● EXERCISE DATA
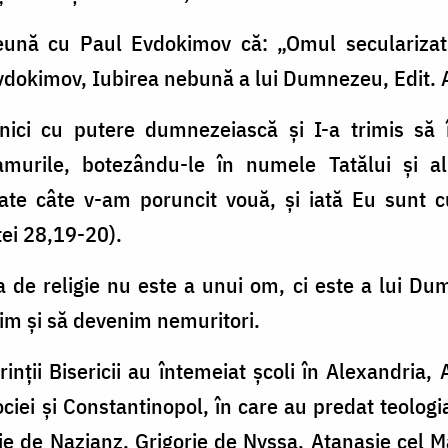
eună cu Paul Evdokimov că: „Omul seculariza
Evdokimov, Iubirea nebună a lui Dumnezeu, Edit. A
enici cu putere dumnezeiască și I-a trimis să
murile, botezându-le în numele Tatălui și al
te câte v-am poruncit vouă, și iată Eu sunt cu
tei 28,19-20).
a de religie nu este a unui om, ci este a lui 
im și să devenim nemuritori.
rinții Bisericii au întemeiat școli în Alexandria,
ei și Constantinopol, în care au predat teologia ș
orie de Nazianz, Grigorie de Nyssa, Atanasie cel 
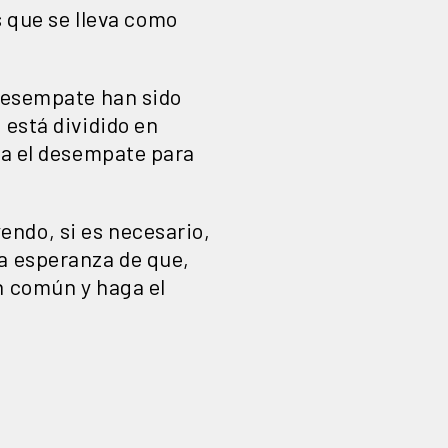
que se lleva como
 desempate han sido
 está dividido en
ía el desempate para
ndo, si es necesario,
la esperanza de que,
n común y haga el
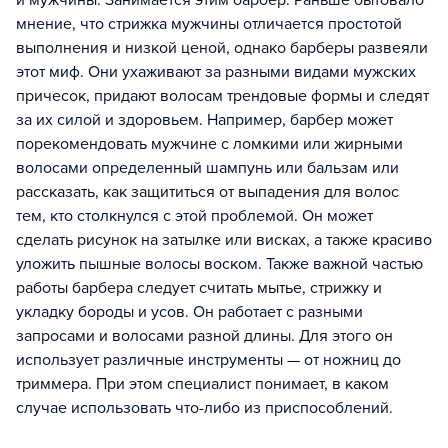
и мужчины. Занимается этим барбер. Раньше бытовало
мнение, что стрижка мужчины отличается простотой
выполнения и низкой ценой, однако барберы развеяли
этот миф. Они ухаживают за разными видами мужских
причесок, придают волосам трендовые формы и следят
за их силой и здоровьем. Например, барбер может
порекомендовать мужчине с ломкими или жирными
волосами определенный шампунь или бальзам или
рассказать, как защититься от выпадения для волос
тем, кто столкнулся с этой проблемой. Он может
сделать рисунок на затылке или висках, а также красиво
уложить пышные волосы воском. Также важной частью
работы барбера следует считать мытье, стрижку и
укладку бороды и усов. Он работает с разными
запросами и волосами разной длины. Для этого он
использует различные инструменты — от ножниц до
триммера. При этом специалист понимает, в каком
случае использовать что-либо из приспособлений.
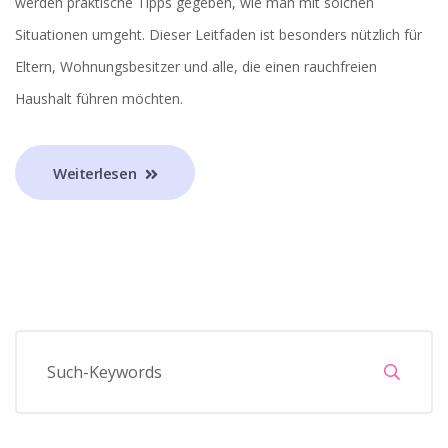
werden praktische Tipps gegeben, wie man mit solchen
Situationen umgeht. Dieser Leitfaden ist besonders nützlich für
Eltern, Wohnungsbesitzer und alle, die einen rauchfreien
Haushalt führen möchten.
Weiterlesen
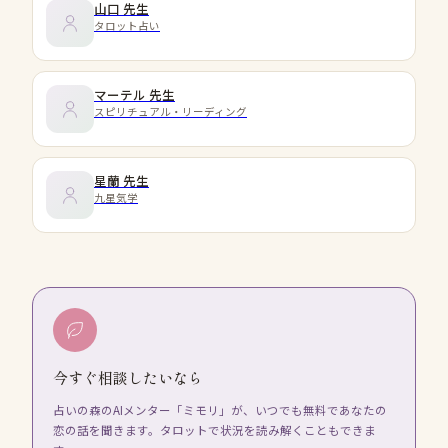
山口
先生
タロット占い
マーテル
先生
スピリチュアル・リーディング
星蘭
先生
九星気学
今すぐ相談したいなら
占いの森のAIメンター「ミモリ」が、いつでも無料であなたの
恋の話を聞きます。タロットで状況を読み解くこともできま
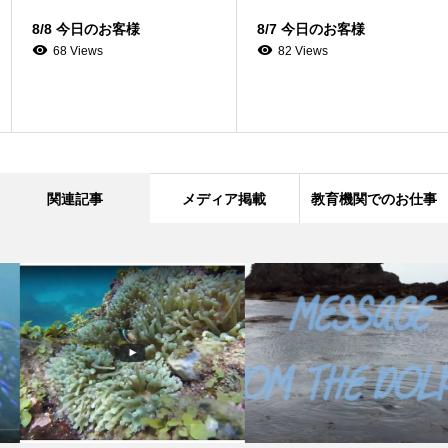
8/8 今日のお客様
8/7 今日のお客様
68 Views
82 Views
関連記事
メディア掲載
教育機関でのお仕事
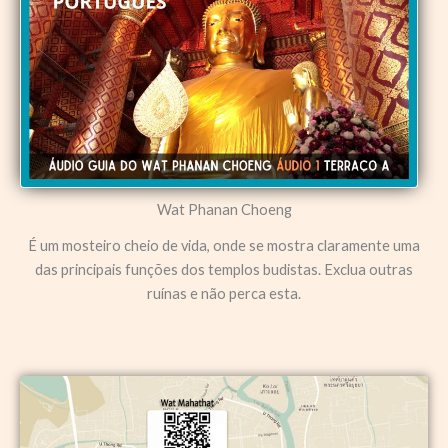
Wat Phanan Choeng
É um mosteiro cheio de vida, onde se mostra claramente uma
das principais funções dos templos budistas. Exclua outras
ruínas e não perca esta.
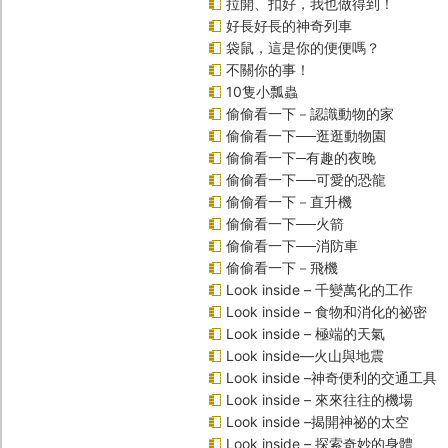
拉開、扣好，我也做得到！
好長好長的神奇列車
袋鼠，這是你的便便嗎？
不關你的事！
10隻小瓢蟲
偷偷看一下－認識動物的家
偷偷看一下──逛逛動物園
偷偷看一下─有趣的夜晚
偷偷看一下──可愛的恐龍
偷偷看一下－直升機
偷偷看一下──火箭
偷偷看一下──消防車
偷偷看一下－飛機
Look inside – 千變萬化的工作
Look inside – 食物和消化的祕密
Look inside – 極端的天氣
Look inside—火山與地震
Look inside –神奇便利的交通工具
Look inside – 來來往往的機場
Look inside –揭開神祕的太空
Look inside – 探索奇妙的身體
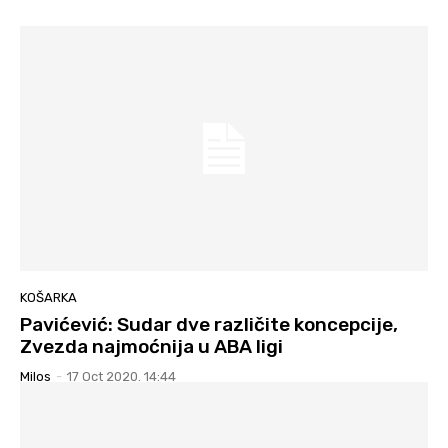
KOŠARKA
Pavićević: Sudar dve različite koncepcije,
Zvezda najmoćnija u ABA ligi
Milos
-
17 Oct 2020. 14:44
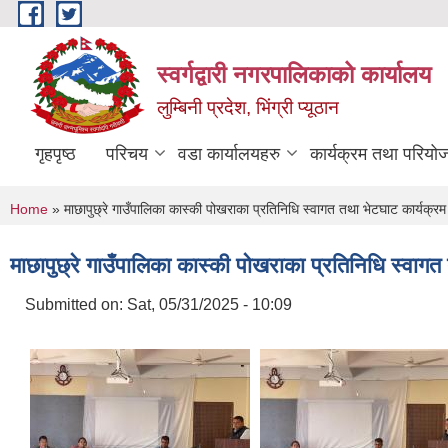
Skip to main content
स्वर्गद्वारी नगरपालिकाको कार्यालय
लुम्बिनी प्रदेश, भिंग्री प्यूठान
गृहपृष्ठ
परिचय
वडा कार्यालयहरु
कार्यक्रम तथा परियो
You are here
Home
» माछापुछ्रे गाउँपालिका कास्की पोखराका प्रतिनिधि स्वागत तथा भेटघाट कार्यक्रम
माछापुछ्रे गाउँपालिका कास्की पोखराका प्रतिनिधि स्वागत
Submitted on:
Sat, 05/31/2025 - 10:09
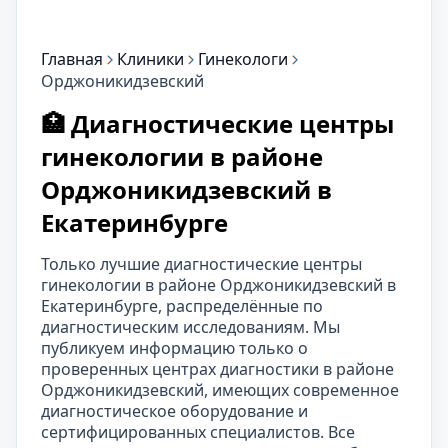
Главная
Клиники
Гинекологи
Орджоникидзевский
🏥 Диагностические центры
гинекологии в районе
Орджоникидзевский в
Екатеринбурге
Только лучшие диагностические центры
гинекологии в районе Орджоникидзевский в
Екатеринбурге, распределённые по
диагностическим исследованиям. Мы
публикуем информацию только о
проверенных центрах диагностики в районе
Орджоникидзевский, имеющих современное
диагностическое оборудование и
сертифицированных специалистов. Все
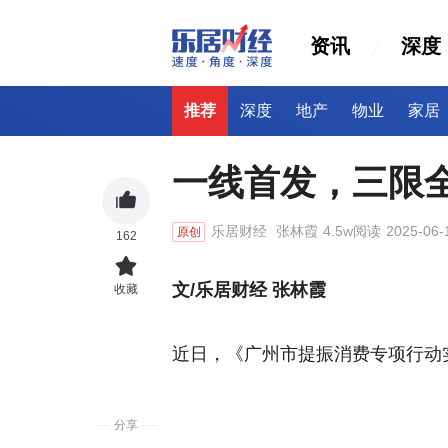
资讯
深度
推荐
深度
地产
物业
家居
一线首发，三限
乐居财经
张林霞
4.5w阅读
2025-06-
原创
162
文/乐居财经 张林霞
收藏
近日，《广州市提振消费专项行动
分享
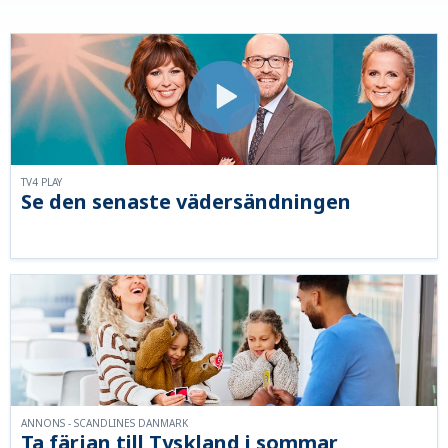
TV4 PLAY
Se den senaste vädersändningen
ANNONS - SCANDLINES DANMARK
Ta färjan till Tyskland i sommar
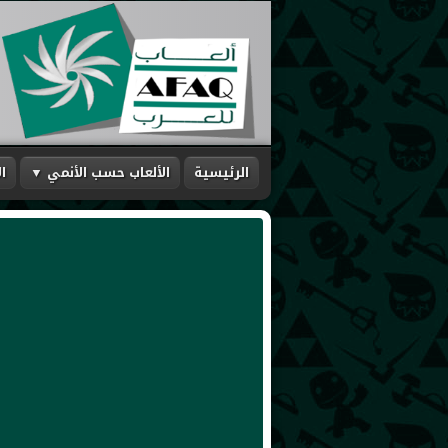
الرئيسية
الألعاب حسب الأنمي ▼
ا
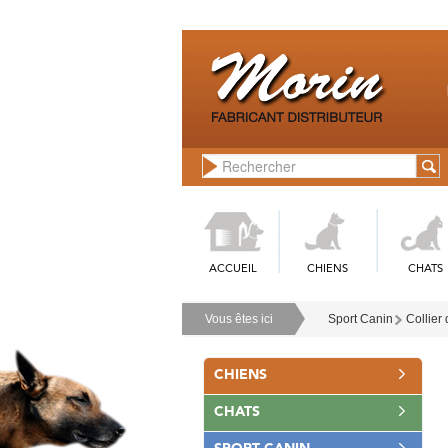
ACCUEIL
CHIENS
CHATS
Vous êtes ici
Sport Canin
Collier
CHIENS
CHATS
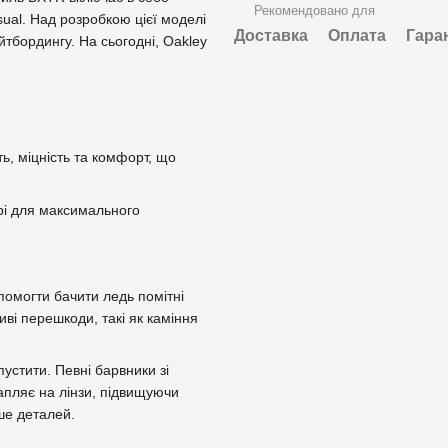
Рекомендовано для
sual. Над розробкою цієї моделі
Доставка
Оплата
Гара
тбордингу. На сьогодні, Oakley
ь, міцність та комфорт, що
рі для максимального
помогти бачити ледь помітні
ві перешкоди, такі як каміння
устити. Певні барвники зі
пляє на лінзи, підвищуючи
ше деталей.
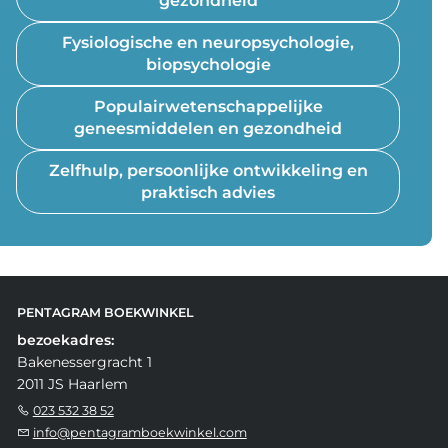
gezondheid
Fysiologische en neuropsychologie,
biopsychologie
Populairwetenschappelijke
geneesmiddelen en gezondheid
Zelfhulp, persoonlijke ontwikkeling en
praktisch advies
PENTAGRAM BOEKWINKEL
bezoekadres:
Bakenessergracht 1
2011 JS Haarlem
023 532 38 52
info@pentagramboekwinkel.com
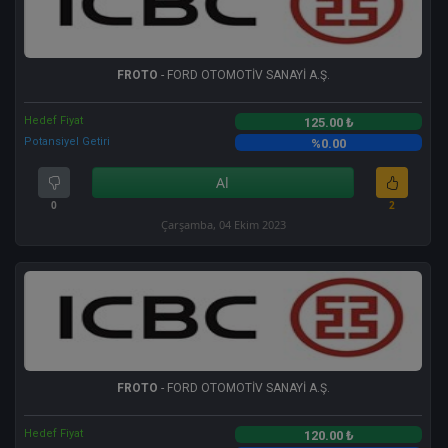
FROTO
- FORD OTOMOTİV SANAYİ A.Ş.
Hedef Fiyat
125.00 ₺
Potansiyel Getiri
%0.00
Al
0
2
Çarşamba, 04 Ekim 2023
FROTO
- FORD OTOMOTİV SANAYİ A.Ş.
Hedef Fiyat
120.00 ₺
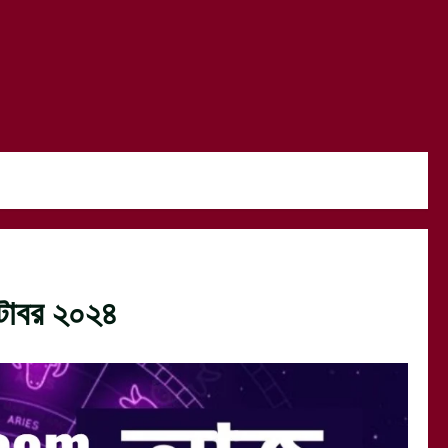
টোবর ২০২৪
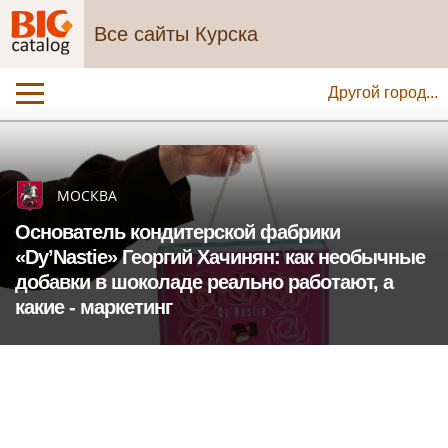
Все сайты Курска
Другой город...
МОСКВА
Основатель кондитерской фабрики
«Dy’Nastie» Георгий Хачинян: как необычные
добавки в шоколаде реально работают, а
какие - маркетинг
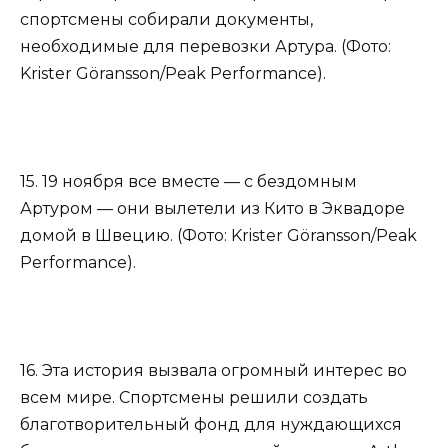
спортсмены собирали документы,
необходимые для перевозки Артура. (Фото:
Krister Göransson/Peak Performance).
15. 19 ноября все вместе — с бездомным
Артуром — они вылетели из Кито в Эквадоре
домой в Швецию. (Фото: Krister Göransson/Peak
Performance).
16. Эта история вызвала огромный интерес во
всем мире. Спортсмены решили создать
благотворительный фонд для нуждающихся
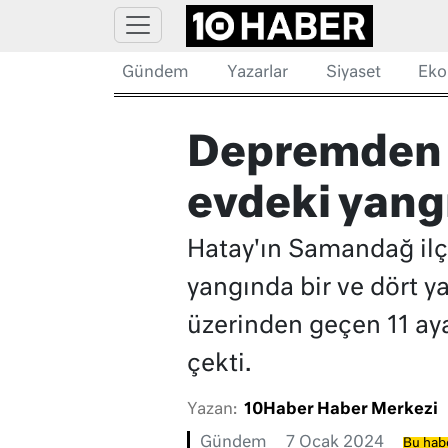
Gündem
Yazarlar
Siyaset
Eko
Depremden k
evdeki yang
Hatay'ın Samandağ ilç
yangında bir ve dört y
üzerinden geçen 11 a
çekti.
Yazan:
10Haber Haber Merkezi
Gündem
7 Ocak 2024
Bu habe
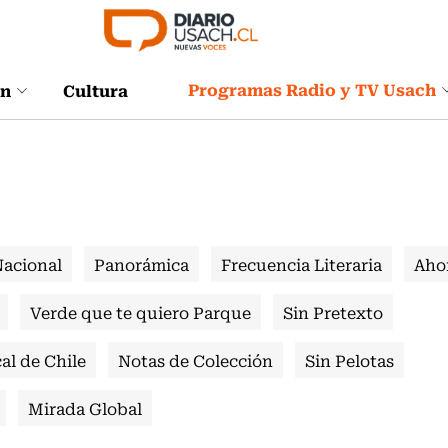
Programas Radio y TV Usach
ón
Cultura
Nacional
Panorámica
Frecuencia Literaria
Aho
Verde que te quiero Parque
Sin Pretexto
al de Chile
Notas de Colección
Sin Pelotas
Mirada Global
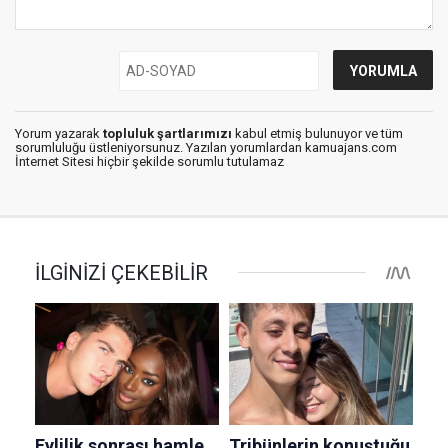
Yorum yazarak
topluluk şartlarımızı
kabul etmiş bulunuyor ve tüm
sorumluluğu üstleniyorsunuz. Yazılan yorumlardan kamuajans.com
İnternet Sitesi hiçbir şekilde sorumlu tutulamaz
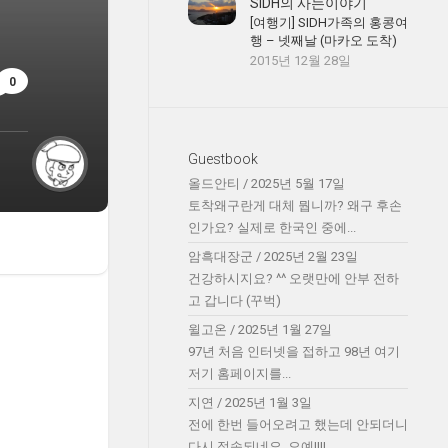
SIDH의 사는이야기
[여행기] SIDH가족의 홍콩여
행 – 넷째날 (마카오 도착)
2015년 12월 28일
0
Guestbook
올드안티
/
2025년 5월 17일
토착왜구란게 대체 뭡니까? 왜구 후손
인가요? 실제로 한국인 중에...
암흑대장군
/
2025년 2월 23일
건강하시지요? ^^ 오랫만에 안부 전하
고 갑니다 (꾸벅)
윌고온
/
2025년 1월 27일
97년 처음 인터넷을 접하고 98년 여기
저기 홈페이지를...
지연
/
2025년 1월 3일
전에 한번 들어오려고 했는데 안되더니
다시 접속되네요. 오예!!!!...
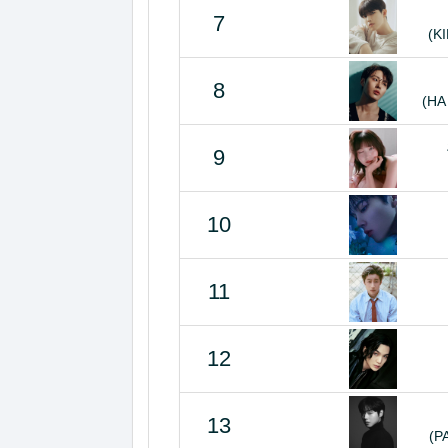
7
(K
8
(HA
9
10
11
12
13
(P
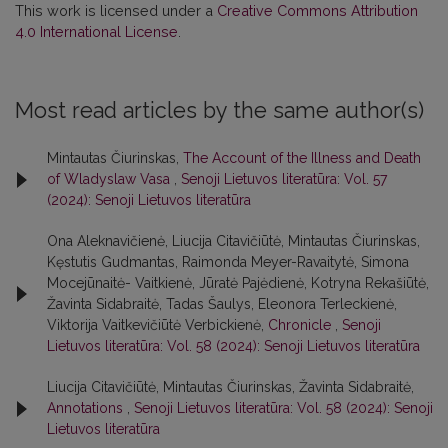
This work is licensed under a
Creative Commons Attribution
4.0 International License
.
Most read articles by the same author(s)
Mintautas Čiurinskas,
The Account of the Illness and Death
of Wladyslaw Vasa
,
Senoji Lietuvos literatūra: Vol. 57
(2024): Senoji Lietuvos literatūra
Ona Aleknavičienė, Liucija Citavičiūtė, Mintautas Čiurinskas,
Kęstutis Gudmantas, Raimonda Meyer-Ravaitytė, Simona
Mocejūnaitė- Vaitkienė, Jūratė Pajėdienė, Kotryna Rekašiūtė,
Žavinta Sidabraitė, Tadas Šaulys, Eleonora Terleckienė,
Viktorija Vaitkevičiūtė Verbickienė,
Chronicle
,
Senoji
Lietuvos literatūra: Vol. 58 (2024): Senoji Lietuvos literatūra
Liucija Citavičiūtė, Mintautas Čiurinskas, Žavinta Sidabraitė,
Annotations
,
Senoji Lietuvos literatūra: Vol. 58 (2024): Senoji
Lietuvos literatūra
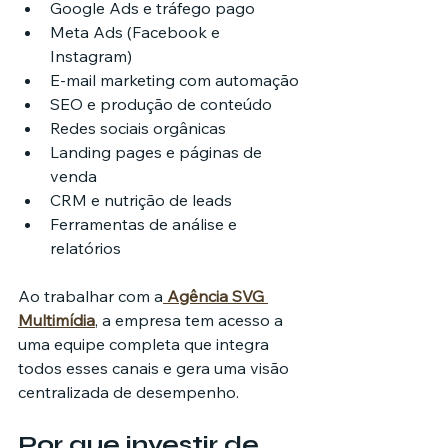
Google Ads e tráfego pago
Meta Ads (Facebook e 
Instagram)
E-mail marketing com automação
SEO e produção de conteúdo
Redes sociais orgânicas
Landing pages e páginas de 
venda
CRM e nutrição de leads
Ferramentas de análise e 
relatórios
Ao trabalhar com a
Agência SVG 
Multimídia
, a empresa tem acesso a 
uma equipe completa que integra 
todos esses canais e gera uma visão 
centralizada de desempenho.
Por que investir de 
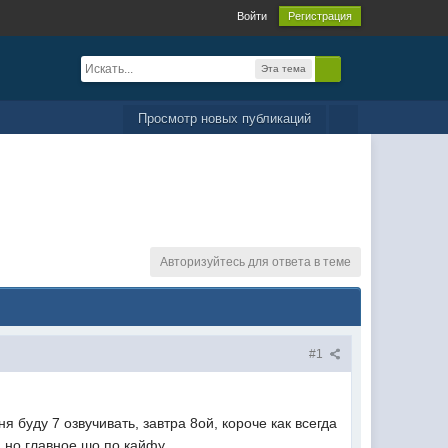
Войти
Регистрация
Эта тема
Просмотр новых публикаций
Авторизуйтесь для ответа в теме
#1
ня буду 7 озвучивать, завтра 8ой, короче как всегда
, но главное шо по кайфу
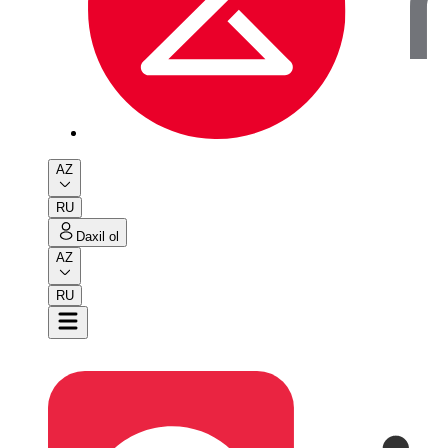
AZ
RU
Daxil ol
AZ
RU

● ASSIGNED TASK
Return exactly the lines that appear in the data above between the line containing "Yorum yazarak" and the line containing "2025년 1월 27일", both of which are included, and leave the pictures out.

● SOLUTION FOR THIS EXERCISE
Yorum yazarak
topluluk şartlarımızı
kabul etmiş bulunuyor ve tüm
sorumluluğu üstleniyorsunuz. Yazılan yorumlardan kamuajans.com
İnternet Sitesi hiçbir şekilde sorumlu tutulamaz
SIDH의 사는이야기
[여행기] SIDH가족의 홍콩여
행 – 넷째날 (마카오 도착)
2015년 12월 28일
0
Guestbook
올드안티
/
2025년 5월 17일
토착왜구란게 대체 뭡니까? 왜구 후손
인가요? 실제로 한국인 중에...
암흑대장군
/
2025년 2월 23일
건강하시지요? ^^ 오랫만에 안부 전하
고 갑니다 (꾸벅)
윌고온
/
2025년 1월 27일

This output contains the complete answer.